The safety data are equally encouraging. Among the 563 pediatric patients, only 2.5% experienced serious adverse events, none of which were considered related to Dupilumab. The most common adverse events were fever and upper respiratory tract infections, consistent with previous clinical trial results.

The study also revealed disease characteristics across different age groups. Although children aged 6 months to 6 years had relatively lower baseline EASI scores and affected body surface areas, their itch scores and quality-of-life impacts were more severe. This suggests that when assessing the severity of atopic dermatitis in young children, clinicians should not only focus on the extent of skin lesions but also fully consider the impact of subjective symptoms such as itching on the patients. These findings provide clinicians with valuable age-stratified management strategies.

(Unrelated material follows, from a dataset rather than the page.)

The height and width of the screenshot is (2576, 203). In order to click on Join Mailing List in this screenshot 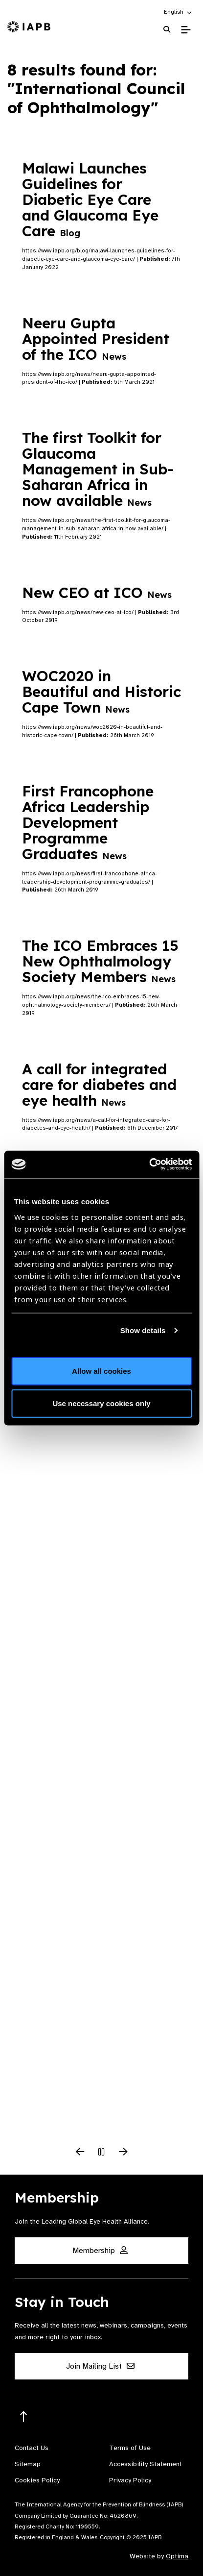, I will do `click(100, 2366)`.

Pediatric drug development faces the dual challenges of scientific complexity and regulatory caution. The case of Dupilumab demonstrates that the "10-year lag" in new drug availability for children can be overcome through deep insights into disease mechanisms, a systematic "age-decrement" clinical strategy, and continuous accumulation of evidence-based data.

When innovation benefits children, the value of science finds its most profound expression.